Work request ▸ The entries below contain pictures, which are to be left out; write out exactly, and only, the lines from the line with "sportschool als je je" up to and including the line with "acciaio e leghe metalliche, migliorando la".

[Transcribed page contents]
⁂

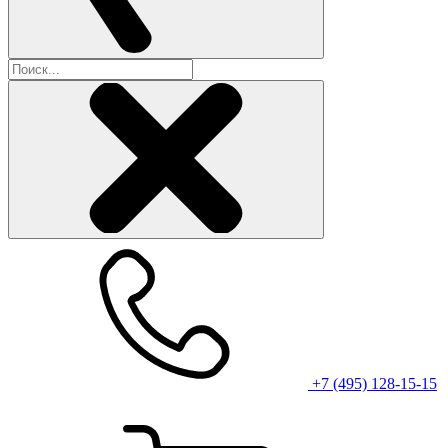
+7 (495) 128-15-15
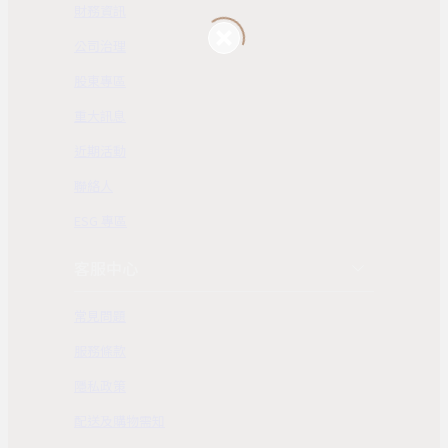
財務資訊
公司治理
股東專區
重大訊息
近期活動
聯絡人
ESG 專區
客服中心
常見問題
服務條款
隱私政策
配送及購物需知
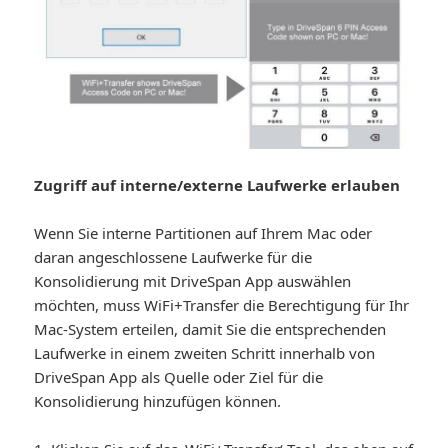
Zugriff auf interne/externe Laufwerke erlauben
Wenn Sie interne Partitionen auf Ihrem Mac oder
daran angeschlossene Laufwerke für die
Konsolidierung mit DriveSpan App auswählen
möchten, muss WiFi+Transfer die Berechtigung für Ihr
Mac-System erteilen, damit Sie die entsprechenden
Laufwerke in einem zweiten Schritt innerhalb von
DriveSpan App als Quelle oder Ziel für die
Konsolidierung hinzufügen können.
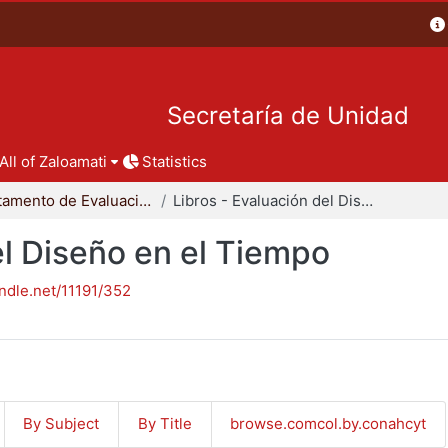
Secretaría de Unidad
All of Zaloamati
Statistics
Departamento de Evaluación del Diseño en el Tiempo
Libros - Evaluación del Diseño en el Tiempo
el Diseño en el Tiempo
andle.net/11191/352
By Subject
By Title
browse.comcol.by.conahcyt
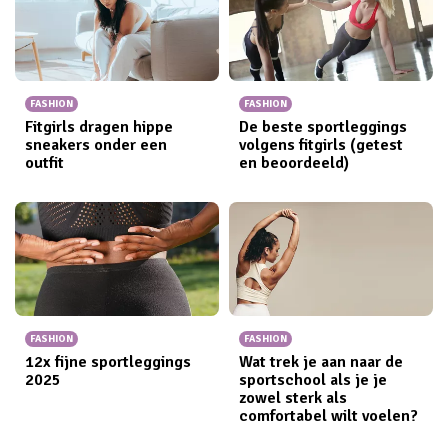
FASHION
FASHION
Fitgirls dragen hippe
De beste sportleggings
sneakers onder een
volgens fitgirls (getest
outfit
en beoordeeld)
FASHION
FASHION
12x fijne sportleggings​
Wat trek je aan naar de
2025
sportschool als je je
zowel sterk als
comfortabel wilt voelen?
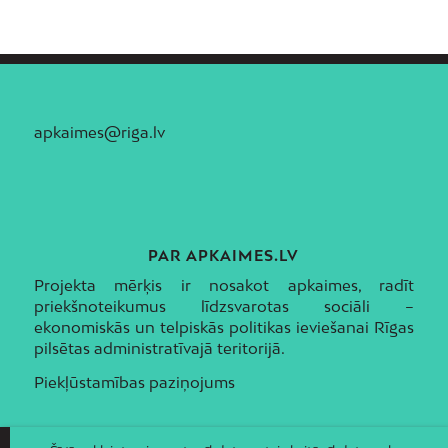
apkaimes@riga.lv
PAR APKAIMES.LV
Projekta mērķis ir nosakot apkaimes, radīt
priekšnoteikumus līdzsvarotas sociāli –
ekonomiskās un telpiskās politikas ieviešanai Rīgas
pilsētas administratīvajā teritorijā.
Piekļūstamības paziņojums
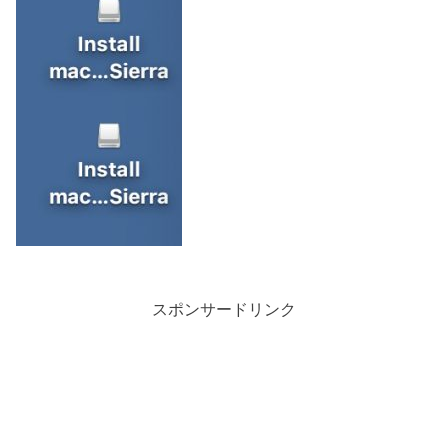
スポンサードリンク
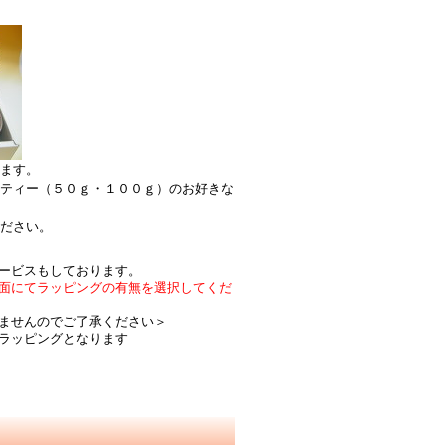
ます。
ティー（５０ｇ・１００ｇ）のお好きな
ださい。
ービスもしております。
面にてラッピングの有無を選択してくだ
ませんのでご了承ください＞
ラッピングとなります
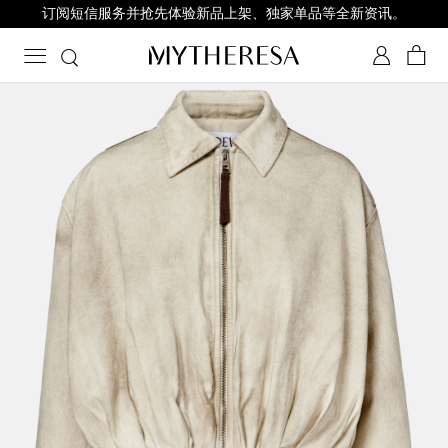
订阅短信服务并抢先体验新品上架、独家单品等全新资讯。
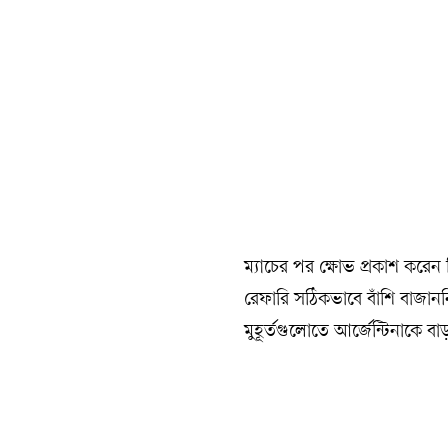
ম্যাচের পর ক্ষোভ প্রকাশ করেন 
রেফারি সঠিকভাবে বাঁশি বাজান
মুহূর্তগুলোতে আর্জেন্টিনাকে 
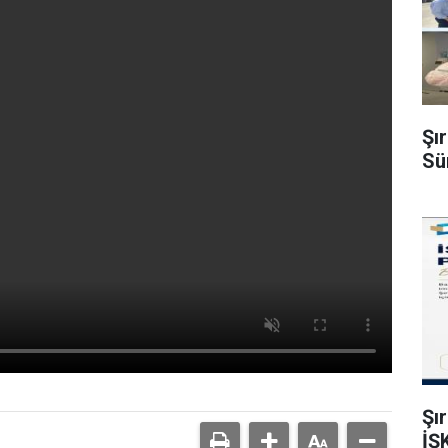
Şı
Sü
Şı
İŞ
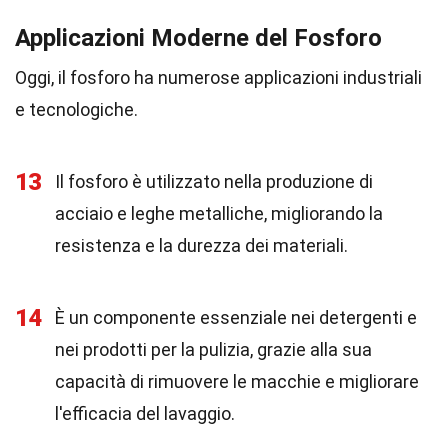
Applicazioni Moderne del Fosforo
Oggi, il fosforo ha numerose applicazioni industriali
e tecnologiche.
13
Il fosforo è utilizzato nella produzione di
acciaio e leghe metalliche, migliorando la
resistenza e la durezza dei materiali.
14
È un componente essenziale nei detergenti e
nei prodotti per la pulizia, grazie alla sua
capacità di rimuovere le macchie e migliorare
l'efficacia del lavaggio.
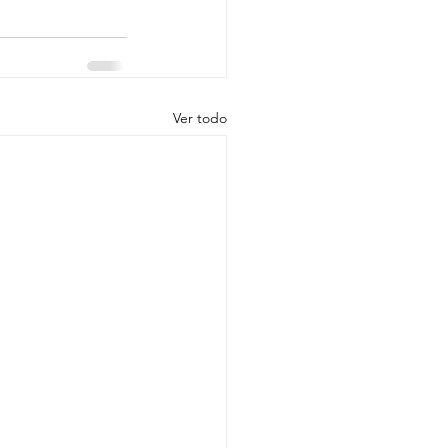
Ver todo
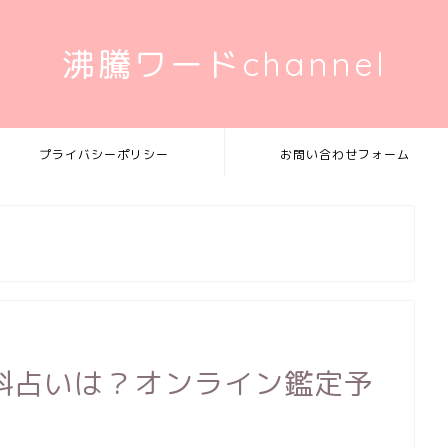
沸騰ワードchannel
プライバシーポリシー
お問い合わせフォーム
料占いは？オンライン鑑定予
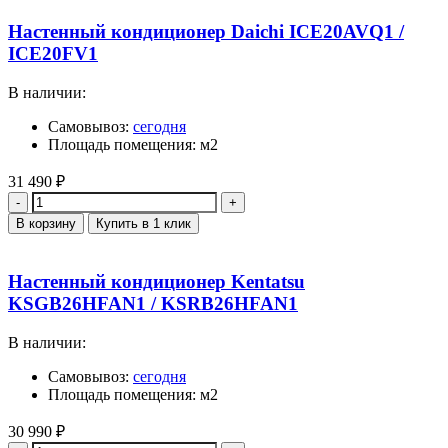
Настенный кондиционер Daichi ICE20AVQ1 /
ICE20FV1
В наличии:
Самовывоз:
сегодня
Площадь помещения: м2
31 490
₽
Количество
В корзину
Купить в 1 клик
Настенный кондиционер Kentatsu
KSGB26HFAN1 / KSRB26HFAN1
В наличии:
Самовывоз:
сегодня
Площадь помещения: м2
30 990
₽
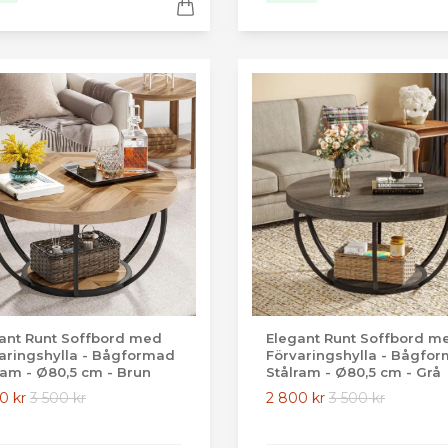
ant Runt Soffbord med
Elegant Runt Soffbord m
aringshylla - Bågformad
Förvaringshylla - Bågfo
ram - Ø80,5 cm - Brun
Stålram - Ø80,5 cm - Grå
0 kr
3 500 kr
2 800 kr
3 500 kr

⁂

Answer area ▸
sportschool als je je
zowel sterk als
comfortabel wilt voelen?
apkaimes@riga.lv
PAR APKAIMES.LV
Projekta mērķis ir nosakot apkaimes, radīt
priekšnoteikumus līdzsvarotas sociāli –
ekonomiskās un telpiskās politikas ieviešanai Rīgas
pilsētas administratīvajā teritorijā.
Piekļūstamības paziņojums
スポンサードリンク
ます。
ティー（５０ｇ・１００ｇ）のお好きな
ださい。
ービスもしております。
面にてラッピングの有無を選択してくだ
ませんのでご了承ください＞
ラッピングとなります
订阅短信服务并抢先体验新品上架、独家单品等全新资讯。
ম্যাচের পর ক্ষোভ প্রকাশ করেন 
রেফারি সঠিকভাবে বাঁশি বাজান
মুহূর্তগুলোতে আর্জেন্টিনাকে 
Şı
Sü
Şı
İŞ
Applicazioni Moderne del Fosforo
Oggi, il fosforo ha numerose applicazioni industriali
e tecnologiche.
13
Il fosforo è utilizzato nella produzione di
acciaio e leghe metalliche, migliorando la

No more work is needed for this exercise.